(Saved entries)
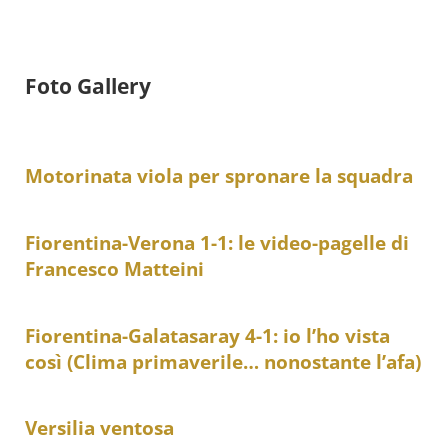
Foto Gallery
Motorinata viola per spronare la squadra
Fiorentina-Verona 1-1: le video-pagelle di
Francesco Matteini
Fiorentina-Galatasaray 4-1: io l’ho vista
così (Clima primaverile… nonostante l’afa)
Versilia ventosa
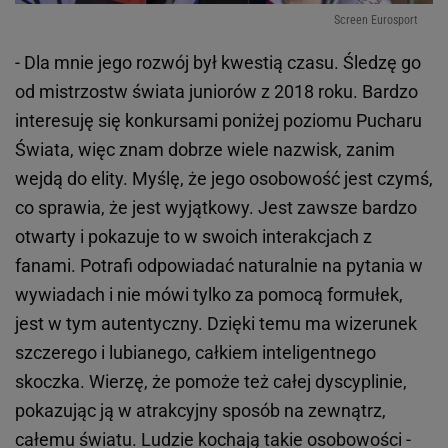
Screen Eurosport
- Dla mnie jego rozwój był kwestią czasu. Śledzę go
od mistrzostw świata juniorów z 2018 roku. Bardzo
interesuję się konkursami poniżej poziomu Pucharu
Świata, więc znam dobrze wiele nazwisk, zanim
wejdą do elity. Myślę, że jego osobowość jest czymś,
co sprawia, że jest wyjątkowy. Jest zawsze bardzo
otwarty i pokazuje to w swoich interakcjach z
fanami. Potrafi odpowiadać naturalnie na pytania w
wywiadach i nie mówi tylko za pomocą formułek,
jest w tym autentyczny. Dzięki temu ma wizerunek
szczerego i lubianego, całkiem inteligentnego
skoczka. Wierzę, że pomoże też całej dyscyplinie,
pokazując ją w atrakcyjny sposób na zewnątrz,
całemu światu. Ludzie kochają takie osobowości -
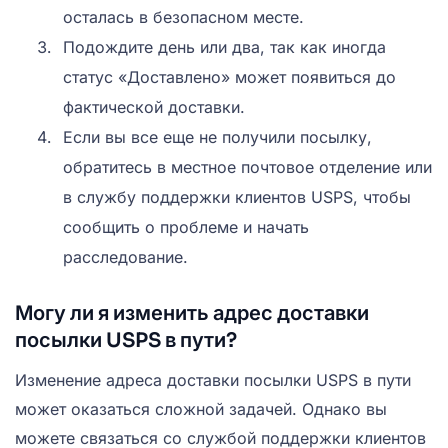
осталась в безопасном месте.
Подождите день или два, так как иногда
статус «Доставлено» может появиться до
фактической доставки.
Если вы все еще не получили посылку,
обратитесь в местное почтовое отделение или
в службу поддержки клиентов USPS, чтобы
сообщить о проблеме и начать
расследование.
Могу ли я изменить адрес доставки
посылки USPS в пути?
Изменение адреса доставки посылки USPS в пути
может оказаться сложной задачей. Однако вы
можете связаться со службой поддержки клиентов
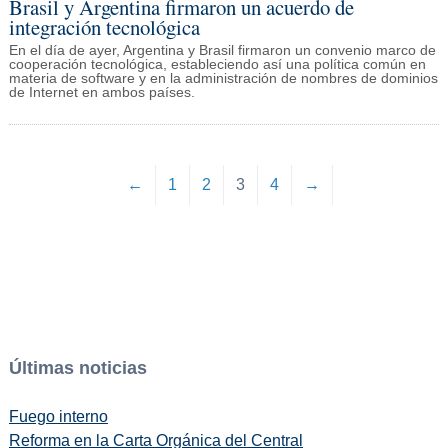
Brasil y Argentina firmaron un acuerdo de
integración tecnológica
En el día de ayer, Argentina y Brasil firmaron un convenio marco de
cooperación tecnológica, estableciendo así una política común en
materia de software y en la administración de nombres de dominios
de Internet en ambos países.
←
1
2
3
4
→
Últimas noticias
Fuego interno
Reforma en la Carta Orgánica del Central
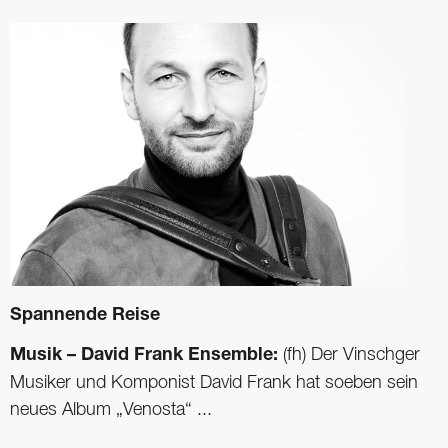
Spannende Reise
Musik – David Frank Ensemble:
(fh) Der Vinschger
Musiker und Komponist David Frank hat soeben sein
neues Album „Venosta“ ...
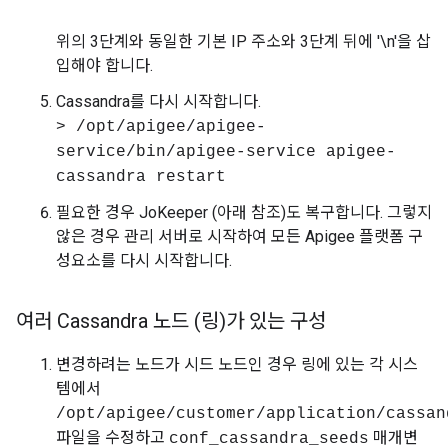
위의 3단계와 동일한 기본 IP 주소와 3단계 뒤에 '\n'을 삽
입해야 합니다.
Cassandra를 다시 시작합니다.
> /opt/apigee/apigee-
service/bin/apigee-service apigee-
cassandra restart
필요한 경우 JoKeeper (아래 참조)도 복구합니다. 그렇지
않은 경우 관리 서버로 시작하여 모든 Apigee 플랫폼 구
성요소를 다시 시작합니다.
여러 Cassandra 노드 (링)가 있는 구성
변경하려는 노드가 시드 노드인 경우 링에 있는 각 시스
템에서
/opt/apigee/customer/application/cassan
파일을 수정하고
매개변
conf_cassandra_seeds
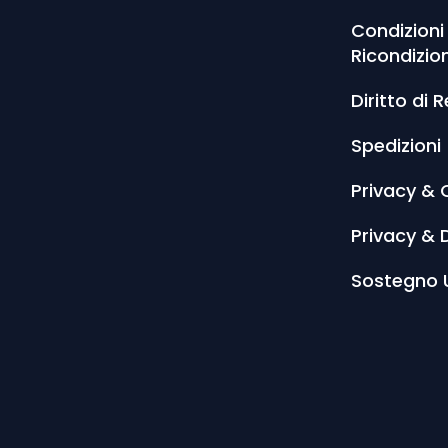
Condizioni
Ricondizio
Diritto di 
Spedizioni
Privacy & 
Privacy & 
Sostegno 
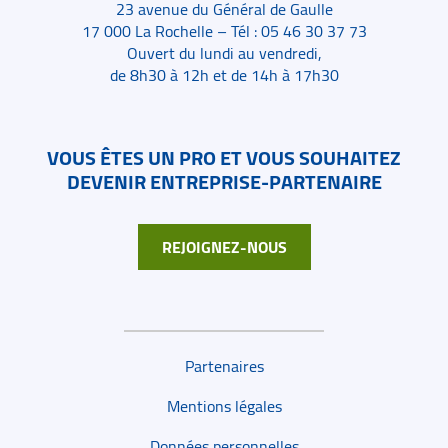
23 avenue du Général de Gaulle
17 000 La Rochelle – Tél : 05 46 30 37 73
Ouvert du lundi au vendredi,
de 8h30 à 12h et de 14h à 17h30
VOUS ÊTES UN PRO ET VOUS SOUHAITEZ
DEVENIR ENTREPRISE-PARTENAIRE
REJOIGNEZ-NOUS
Liens de bas de page
Partenaires
Mentions légales
Données personnelles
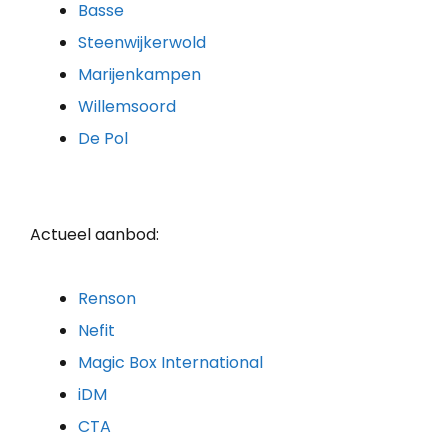
Basse
Steenwijkerwold
Marijenkampen
Willemsoord
De Pol
Actueel aanbod:
Renson
Nefit
Magic Box International
iDM
CTA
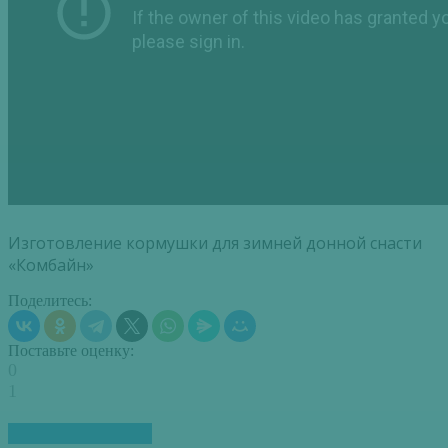
Изготовление кормушки для зимней донной снасти
«Комбайн»
Поделитесь:
Поставьте оценку:
0
1
ПОХОЖИЕ СТАТЬИ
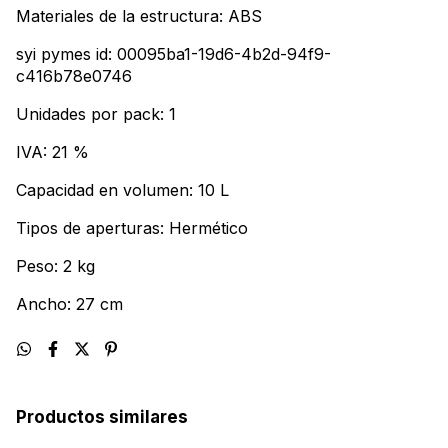
Materiales de la estructura: ABS
syi pymes id: 00095ba1-19d6-4b2d-94f9-
c416b78e0746
Unidades por pack: 1
IVA: 21 %
Capacidad en volumen: 10 L
Tipos de aperturas: Hermético
Peso: 2 kg
Ancho: 27 cm
Productos similares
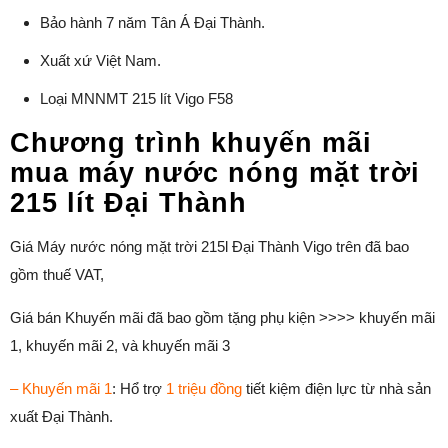
Bảo hành 7 năm Tân Á Đại Thành.
Xuất xứ Việt Nam.
Loại MNNMT 215 lít Vigo F58
Chương trình khuyến mãi
mua máy nước nóng mặt trời
215 lít Đại Thành
Giá Máy nước nóng mặt trời 215l Đại Thành Vigo trên đã bao
gồm thuế VAT,
Giá bán Khuyến mãi đã bao gồm tặng phụ kiện >>>> khuyến mãi
1, khuyến mãi 2, và khuyến mãi 3
– Khuyến mãi 1
: Hổ trợ
1 triệu đồng
tiết kiệm điện lực từ nhà sản
xuất Đại Thành.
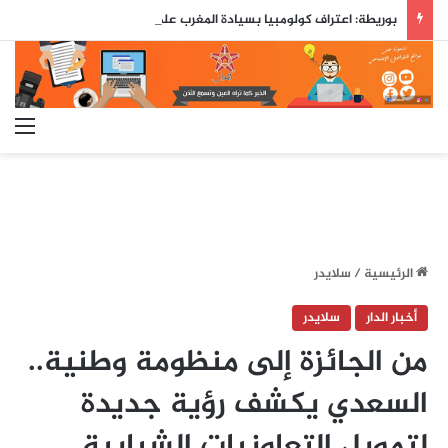
بوريطة: اعتراف كولومبيا بسيادة المغرب على صحرائه «قرار تاريخي»…
الق
الرئيسية
/
سلايدر
أخبار الدار
سلايدر
من الجائزة إلى منظومة وطنية..
السعدي يكشف رؤية جديدة
لتمويل التعاونيات الشبابية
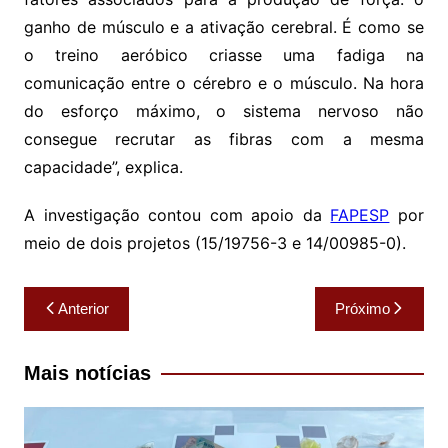
ganho de músculo e a ativação cerebral. É como se
o treino aeróbico criasse uma fadiga na
comunicação entre o cérebro e o músculo. Na hora
do esforço máximo, o sistema nervoso não
consegue recrutar as fibras com a mesma
capacidade”, explica.
A investigação contou com apoio da
FAPESP
por
meio de dois projetos (15/19756-3 e 14/00985-0).
Navegação
Anterior
Próximo
de
Post
Mais notícias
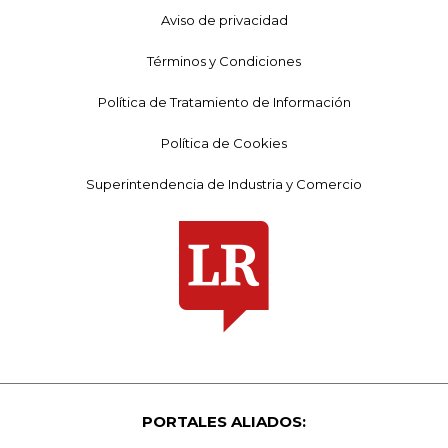
Aviso de privacidad
Términos y Condiciones
Política de Tratamiento de Información
Política de Cookies
Superintendencia de Industria y Comercio
PORTALES ALIADOS:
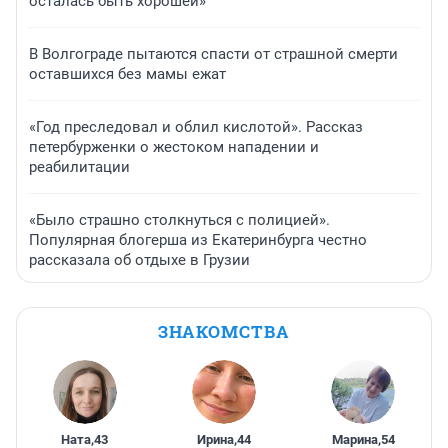
осталась быть хорошей»
В Волгограде пытаются спасти от страшной смерти
оставшихся без мамы ежат
«Год преследовал и облил кислотой». Рассказ
петербурженки о жестоком нападении и
реабилитации
«Было страшно столкнуться с полицией».
Популярная блогерша из Екатеринбурга честно
рассказала об отдыхе в Грузии
ЗНАКОМСТВА
Ната
,
43
Ирина
,
44
Марина
,
54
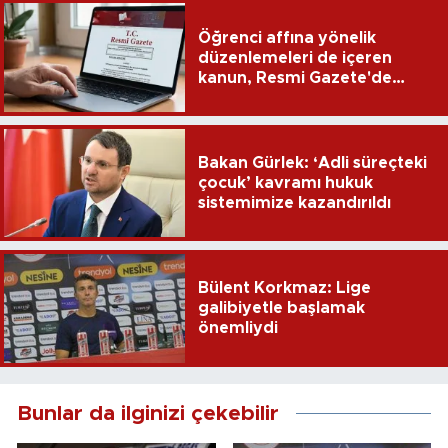
Öğrenci affına yönelik
düzenlemeleri de içeren
kanun, Resmi Gazete'de
yayımlandı
Bakan Gürlek: ‘Adli süreçteki
çocuk’ kavramı hukuk
sistemimize kazandırıldı
Bülent Korkmaz: Lige
galibiyetle başlamak
önemliydi
Bunlar da ilginizi çekebilir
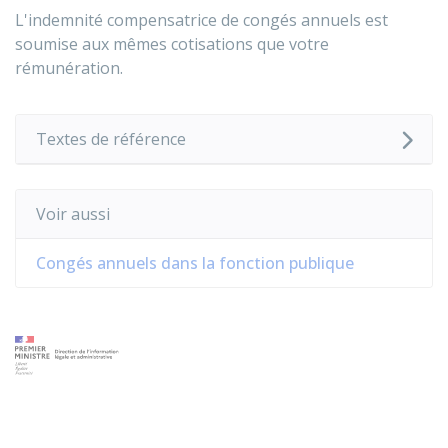
L'indemnité compensatrice de congés annuels est
soumise aux mêmes cotisations que votre
rémunération.
Textes de référence
Voir aussi
Congés annuels dans la fonction publique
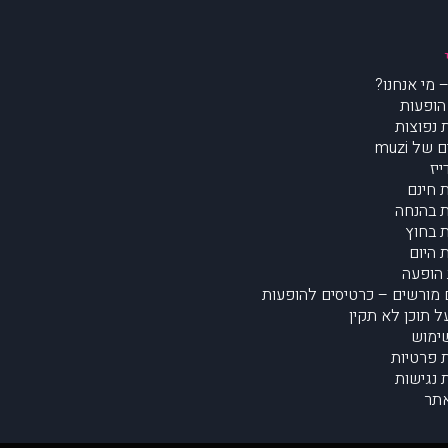
הופעות
נפוצות
של muzi
יז
 חינם
 בהנחה
 בחוץ
 היום
הופעה
מורשים – כרטיסים להופעות
על תוכן לא תקין
ימוש
ת פרטיות
נגישות
תר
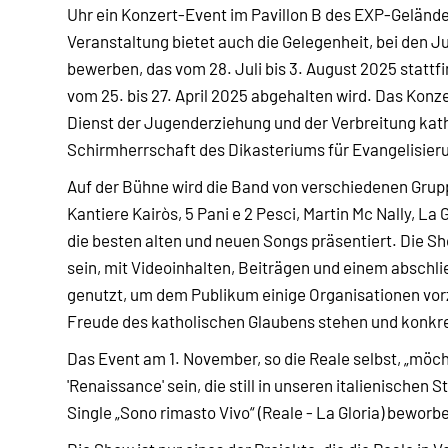
Uhr ein Konzert-Event im Pavillon B des EXP-Geländes 
Veranstaltung bietet auch die Gelegenheit, bei den
bewerben, das vom 28. Juli bis 3. August 2025 stattf
vom 25. bis 27. April 2025 abgehalten wird. Das Konze
Dienst der Jugenderziehung und der Verbreitung katho
Schirmherrschaft des Dikasteriums für Evangelisier
Auf der Bühne wird die Band von verschiedenen Grup
Kantiere Kairòs, 5 Pani e 2 Pesci, Martin Mc Nally, La
die besten alten und neuen Songs präsentiert. Die Sho
sein, mit Videoinhalten, Beiträgen und einem absch
genutzt, um dem Publikum einige Organisationen vorzus
Freude des katholischen Glaubens stehen und konkr
Das Event am 1. November, so die Reale selbst, „möcht
'Renaissance' sein, die still in unseren italienischen 
Single „Sono rimasto Vivo“ (Reale - La Gloria) beworb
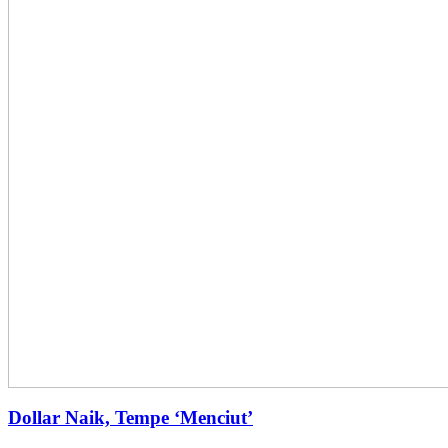
Dollar Naik, Tempe ‘Menciut’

Task objective ▸ Return all lines from the data above with "wird" in them.

Task answer ▸
vom 25. bis 27. April 2025 abgehalten wird. Das Konze
Auf der Bühne wird die Band von verschiedenen Grup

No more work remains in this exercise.